REVIEW OF THE CD “PRELUDE” ON WWW.JAZZITALIA.NET
by Luca Labrini, Jazzitalia.net (Italy), 8/23/2008
La storia di Emiliano Loconsolo è molto simile a quella di tanti jazzisti nostrani, da Bollani a Giuliani a Fresu solo per citarne alcuni, che, partendo dall’Italia, hanno trovato rifugio all’estero, in Francia soprattutto, nella speranza di raggiungere il proprio sogno.
Milanese, classe 1974, dopo le prime esperienze live sui palchi dei club italiani, nel 2002 emigra negli Stati Uniti dopo aver ricevuto il Berklee College of Music’s International Best Talent Scholarship e dove consegue il diploma di conservatorio presso il New England Conservatory di Boston con specializzazione in Jazz Performance. All’inizio della sua carriera, il cantante milanese si è dedicato alla riscoperta della tradizione folk italiana attraverso “villanelle” e “canzonette” ed alla rilettura del repertorio di Roberto Murolo, per poi passare a quello più classico degli standard tipici della cultura jazzistica e dei songbooks americani. Ed in questa direzione si colloca Prelude, pubblicato dalla Original Music Records nel giugno dello scorso anno.

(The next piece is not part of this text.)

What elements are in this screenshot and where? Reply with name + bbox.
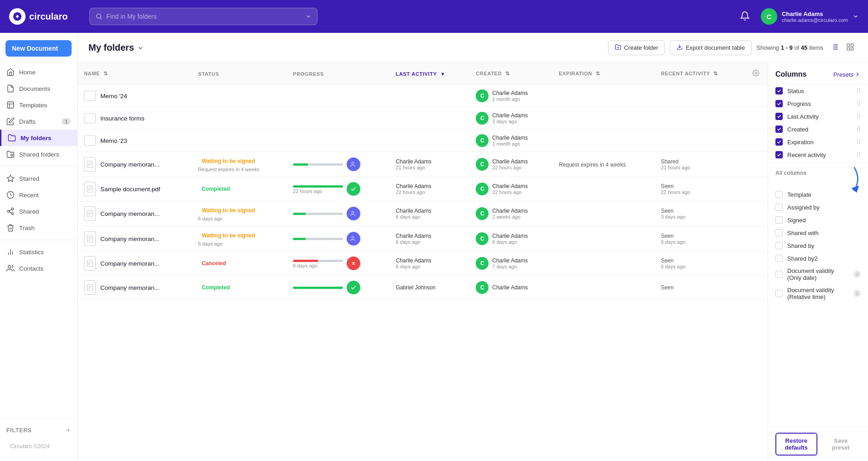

Composto da nove brani, il controtenore italiano va sul sicuro scegliendo di omaggiare i vari Gershwin, Ellington, Strayhorn, Porter e Mingus quasi sempre in quartetto, alternando la presenza del piano a quella della chitarra, ma anche utilizzando la formula del duo nelle riuscite e suggestive Something To Live For e Duke Ellington’s Sound Of Love accompagnato rispettivamente dalle sole corde della chitarra prima e del contrabbasso poi. Il brano di apertura è per la classica But not for me, brano caro a Chet Baker e di cui si sentirà l’influenza per l’intero album.
Nonostante i facili paragoni a cui rischia di andare incontro cimentandosi con tali standard, Loconsolo riesce a dimostrare tutto il suo talento dando vita ad un album mainstream delicato e interessante, avvalendosi tra l’altro di pregevoli quanto precisi musicisti che ci riportano alle atmosfere romantiche degli anni cinquanta e sessanta.
Nel finale trova spazio anche un ricordo di Murolo con una versione live di Scalinatella in sestetto, registrata a Boston nel 2002 con l’arrangiamento di Dave Holland.